* [ABOUT THIS TASK] Keep the pictures out of the copy and repeat the records exactly.

§ §

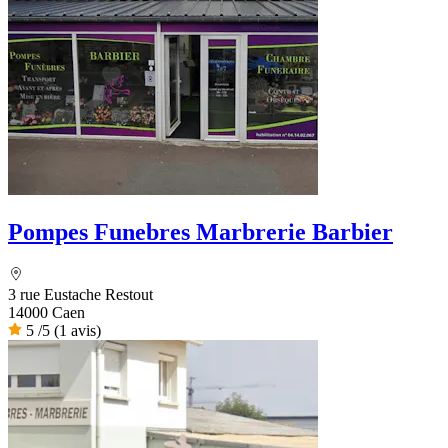
Pompes Funebres Marbrerie Barbier
3 rue Eustache Restout
14000 Caen
5
/5
(1 avis)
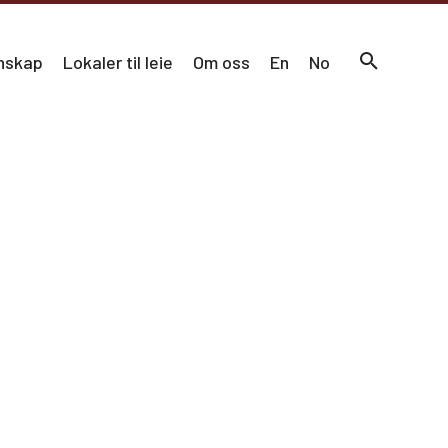
nskap
Lokaler til leie
Om oss
En
No
MENY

§ §

* [SOLUTION FOR THIS TASK]
Pompes Funebres Marbrerie Barbier
3 rue Eustache Restout
14000 Caen
5
/5
(1 avis)
nskap
Lokaler til leie
Om oss
En
No
MENY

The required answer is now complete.